- **AIM OF THE EXERCISE**
Beginning with the line containing "предоплаченного Заказа лицо, осуществляющее" and ending with the last line of the records, set down every line exactly.

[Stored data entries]

= = = =

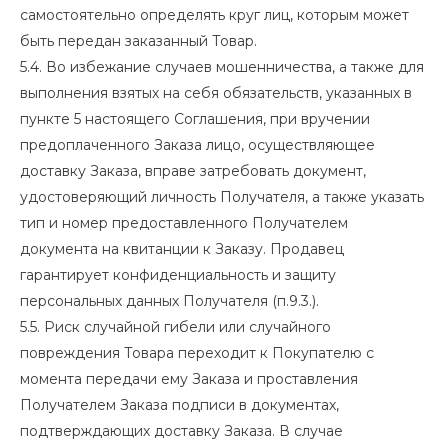
самостоятельно определять круг лиц, которым может
быть передан заказанный Товар.
5.4. Во избежание случаев мошенничества, а также для
выполнения взятых на себя обязательств, указанных в
пункте 5 настоящего Соглашения, при вручении
предоплаченного Заказа лицо, осуществляющее
доставку Заказа, вправе затребовать документ,
удостоверяющий личность Получателя, а также указать
тип и номер предоставленного Получателем
документа на квитанции к Заказу. Продавец
гарантирует конфиденциальность и защиту
персональных данных Получателя (п.9.3.).
5.5. Риск случайной гибели или случайного
повреждения Товара переходит к Покупателю с
момента передачи ему Заказа и проставления
Получателем Заказа подписи в документах,
подтверждающих доставку Заказа. В случае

= = = =

- **WRITTEN SOLUTION**
предоплаченного Заказа лицо, осуществляющее
доставку Заказа, вправе затребовать документ,
удостоверяющий личность Получателя, а также указать
тип и номер предоставленного Получателем
документа на квитанции к Заказу. Продавец
гарантирует конфиденциальность и защиту
персональных данных Получателя (п.9.3.).
5.5. Риск случайной гибели или случайного
повреждения Товара переходит к Покупателю с
момента передачи ему Заказа и проставления
Получателем Заказа подписи в документах,
подтверждающих доставку Заказа. В случае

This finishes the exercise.